Setelah pihak sekolah dan wali murid berdiskusi, akhirnya mereka membentuk komunitas-komunitas belajar di masyarakat. Tentu, langkah ini telah diizinkan oleh Dinas Pendidikan (Dindik) Kabupaten Probolinggo.
“Semua guru dan kepala sekolah SDN Ngadisari 2 memahami jika anak-anak perlu pendampingan saat belajar. Tidak bisa dibiarkan belajar sendiri secara online di rumah,” jelas Pak Sam, panggilan akrab Ahmad Samiaji.
Pertemuan belajar dilakukan dua kali dalam seminggu. Durasi pertemuan maksimal dua jam. Jadwal pagi hari mulai pukul 08.00 – 10.00 WIB, dan sore hari pukul 14.00 – 16.00 WIB.
Jarak duduk siswa dan guru tetap memperhatikan standar kesehatan selama pandemi yaitu berjarak dua meter. Setiap peserta belajar memakai masker dan mencuci tangannya dengan hand sanitizer.
Lokasi tempat belajar bergantian. Pertemuan pertama di rumah warga, kedua di balai umat Hindu atau sebaliknya.
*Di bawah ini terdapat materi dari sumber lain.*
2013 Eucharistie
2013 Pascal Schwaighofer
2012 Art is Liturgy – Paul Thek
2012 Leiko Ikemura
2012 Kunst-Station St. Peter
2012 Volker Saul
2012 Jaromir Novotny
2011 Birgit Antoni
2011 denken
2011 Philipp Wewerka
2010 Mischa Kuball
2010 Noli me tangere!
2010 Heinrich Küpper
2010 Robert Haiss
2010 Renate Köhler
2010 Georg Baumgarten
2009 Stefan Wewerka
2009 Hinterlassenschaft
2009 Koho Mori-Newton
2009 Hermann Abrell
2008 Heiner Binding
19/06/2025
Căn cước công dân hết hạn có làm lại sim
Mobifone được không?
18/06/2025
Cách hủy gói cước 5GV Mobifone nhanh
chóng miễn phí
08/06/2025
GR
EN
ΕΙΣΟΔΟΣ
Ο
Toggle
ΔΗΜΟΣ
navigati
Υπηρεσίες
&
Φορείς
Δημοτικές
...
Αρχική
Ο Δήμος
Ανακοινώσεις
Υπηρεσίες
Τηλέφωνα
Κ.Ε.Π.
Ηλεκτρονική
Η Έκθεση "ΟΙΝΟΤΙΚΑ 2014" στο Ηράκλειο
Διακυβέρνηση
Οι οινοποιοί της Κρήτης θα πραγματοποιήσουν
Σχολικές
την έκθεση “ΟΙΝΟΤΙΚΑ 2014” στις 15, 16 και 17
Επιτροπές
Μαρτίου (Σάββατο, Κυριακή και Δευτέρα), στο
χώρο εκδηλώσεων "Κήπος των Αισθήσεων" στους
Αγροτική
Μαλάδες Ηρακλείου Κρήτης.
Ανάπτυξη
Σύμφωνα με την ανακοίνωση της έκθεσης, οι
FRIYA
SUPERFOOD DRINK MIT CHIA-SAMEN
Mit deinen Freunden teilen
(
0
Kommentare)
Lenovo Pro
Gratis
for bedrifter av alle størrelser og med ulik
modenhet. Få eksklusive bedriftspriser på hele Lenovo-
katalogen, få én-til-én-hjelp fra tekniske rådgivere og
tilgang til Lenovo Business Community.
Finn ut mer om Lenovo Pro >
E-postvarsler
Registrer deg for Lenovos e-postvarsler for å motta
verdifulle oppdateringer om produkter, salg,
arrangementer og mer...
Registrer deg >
Wilayah Desa Ngadisari yang berupa lereng gunung tidak memungkinkan ada banyak rumah cukup luas untuk menampung beberapa anak sekaligus. Jadi, hanya beberapa rumah warga saja yang dijadikan jujugan untuk belajar.
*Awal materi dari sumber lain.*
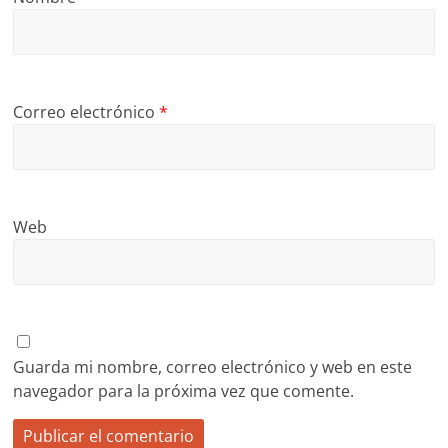
Correo electrónico
*
Web
Guarda mi nombre, correo electrónico y web en este
navegador para la próxima vez que comente.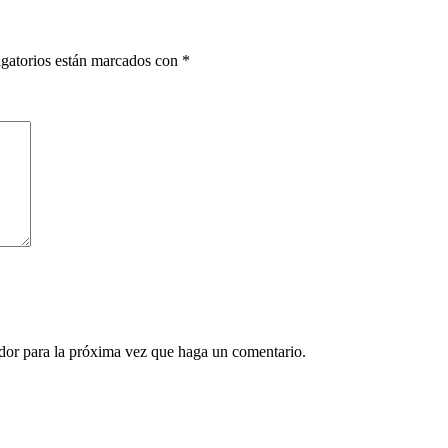
gatorios están marcados con
*
ador para la próxima vez que haga un comentario.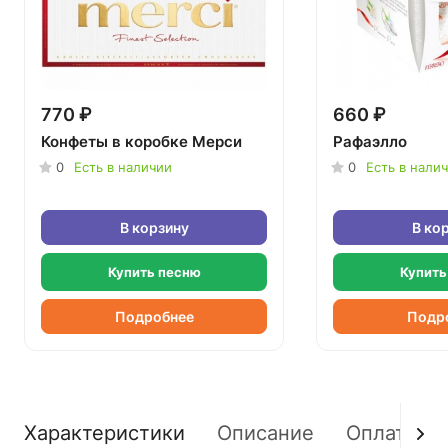
770 ₽
660 ₽
Конфеты в коробке Мерси
Рафаэлло
0
Есть в наличии
0
Есть в нали
В корзину
В ко
Купить песню
Купить
Подробнее
Подр
Характеристики
Описание
Оплата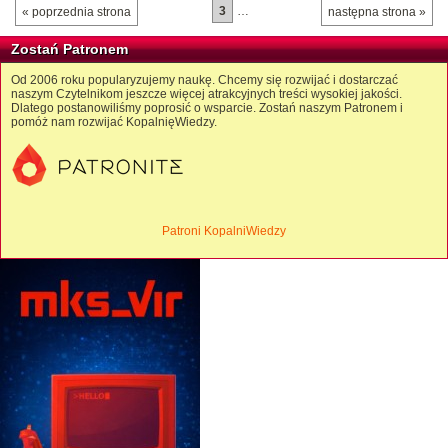
3
…
« poprzednia strona
następna strona »
Zostań Patronem
Od 2006 roku popularyzujemy naukę. Chcemy się rozwijać i dostarczać
naszym Czytelnikom jeszcze więcej atrakcyjnych treści wysokiej jakości.
Dlatego postanowiliśmy poprosić o wsparcie. Zostań naszym Patronem i
pomóż nam rozwijać KopalnięWiedzy.
Patroni KopalniWiedzy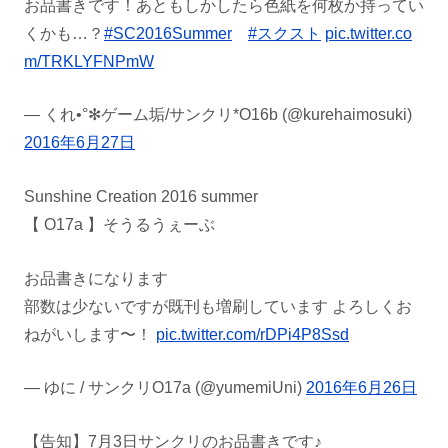
お品書きです！あともしかしたら色紙を何枚か持ってい
くかも…？
#SC2016Summer
#スクスト
pic.twitter.co
m/TRKLYFNPmW
— くれ•°✻ゲーム垢/サンクリ*O16b (@kurehaimosuki)
2016年6月27日
Sunshine Creation 2016 summer
【 O17a 】そうるうぇーぶ
お品書きになります
部数は少ないですが既刊も増刷しています よろしくお
ねがいします〜！
pic.twitter.com/rDPi4P8Ssd
— ゆに / サンクリO17a (@yumemiUni)
2016年6月26日
【告知】7月3日サンクリのお品書きです♪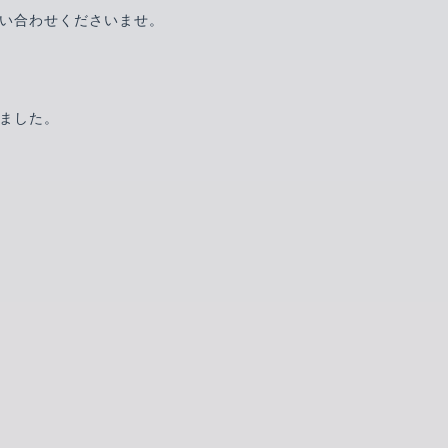
い合わせくださいませ。
ました。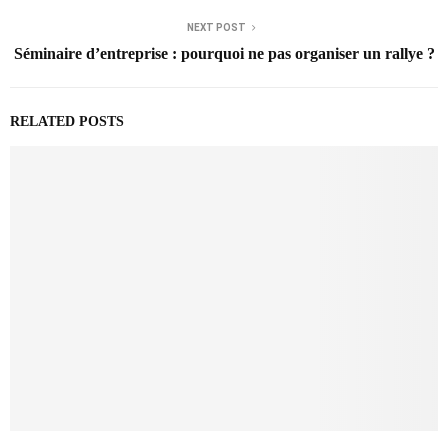
NEXT POST
Séminaire d’entreprise : pourquoi ne pas organiser un rallye ?
RELATED POSTS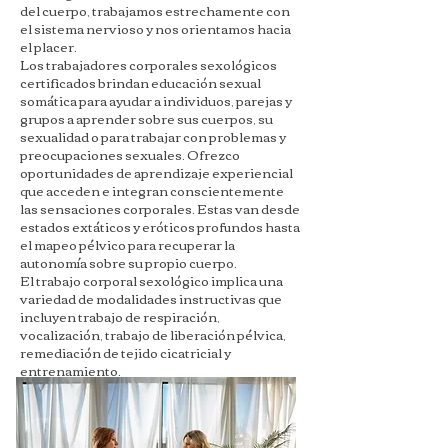
del cuerpo, trabajamos estrechamente con
el sistema nervioso y nos orientamos hacia
el placer.
Los trabajadores corporales sexológicos
certificados brindan educación sexual
somática para ayudar a individuos, parejas y
grupos a aprender sobre sus cuerpos, su
sexualidad o para trabajar con problemas y
preocupaciones sexuales. Ofrezco
oportunidades de aprendizaje experiencial
que acceden e integran conscientemente
las sensaciones corporales. Estas van desde
estados extáticos y eróticos profundos hasta
el mapeo pélvico para recuperar la
autonomía sobre su propio cuerpo.
El trabajo corporal sexológico implica una
variedad de modalidades instructivas que
incluyen trabajo de respiración,
vocalización, trabajo de liberación pélvica,
remediación de tejido cicatricial y
entrenamiento.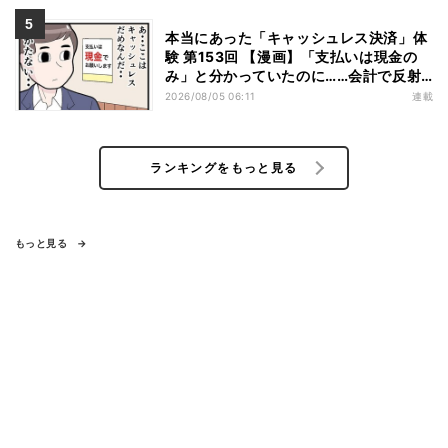
本当にあった「キャッシュレス決済」体
験 第153回 【漫画】「支払いは現金の
み」と分かっていたのに……会計で反射
的に出してしまったものは
2026/08/05 06:11
連載
ランキングをもっと見る
もっと見る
Salah satunya, rumah Kurniasih. Perempuan berusia 30 tahun ini adalah wali murid dari Meita Aureliana Zindhi, 12, siswi kelas V. Dia dengan senang hati menyediakan rumahnya sebagai tempat belajar anak-anak.
“Anak saya senang sekali. Sebelumnya, hampir tiap hari dia mengeluh karena tidak bisa bertemu dengan teman-temannya,” kenang Kurniasih.
Sebagai ibu, dia menyarankan agar Meita bersabar sebab semua juga mengalami hal yang sama sepanjang pandemi ini. Tidak bisa bertemu tatap muka dan mematuhi aturan pemerintah.
“Meita kurang suka belajar memakai telepon seluler karena lebih sulit dipahami dan merasa jenuh,” kata Kurniasih.
Bukan Kurniasih saja ternyata yang mengalami hal demikian. Hampir semua wali murid lainnya mempunyai kisah yang sama.
Mereka akhirnya berkonsultasi ke pihak SDN Ngadisari 2 dan mengatakan belajar secara daring kurang efisien bagi murid.
Solusi untuk menghilangkan kejenuhan mereka kemudian membentuk komunitas-komunitas belajar itu. Kegiatan ini berlangsung mulai akhir 2020 hingga awal 2022.
Sebagai tuan rumah, Kurniasih kadang-kadang menyediakan camilan dan minuman susu untuk anak-anak saat belajar. Jika belum selesai belajar, Pak Sam tidak memperbolehkan anak-anak bermain. Setelah itu, barulah mereka diizinkan bersantai sejenak selama 30 menit.
Komunitas belajar ini sangat fleksibel. Satu komunitas bisa terdiri dari siswa kelas I hingga VI sebab sekolah mengelompokkan murid berdasarkan jarak antarrumah mereka. Tidak ada kesulitan dengan hal ini karena sudah terbiasa menerapkan Pembelajaran Kelas Rangkap.
Model pembelajaran ini memungkinkan seorang guru mengajar dua kelas sekaligus dalam ruangan dan waktu yang sama. Program ini merupakan kerja sama antara Dindik Kabupaten Probolinggo dan Inovasi untuk Anak Sekolah Indonesia (INOVASI).
“Awalnya hanya delapan sekolah di Kecamatan Sukapura yang menerapkan model belajar ini. Sekarang ada 136 sekolah di seluruh Kabupaten Probolinggo,” kata Dr Fathur Rozi, Kepala Dindik Probolinggo, saat ada kunjungan dari pihak Department of Foreign Affairs and Trade Australia di Sukapura.
Kelas Rangkap dipilih sebagai usaha untuk mengatasi rasio guru terhadap siswa yang tidak imbang di Kabupaten Probolinggo. Banyaknya guru yang pensiun dan kondisi geografis yang tidak mudah dicapai bagi guru untuk bertugas membuat pemerataan pendidikan kurang maksimal.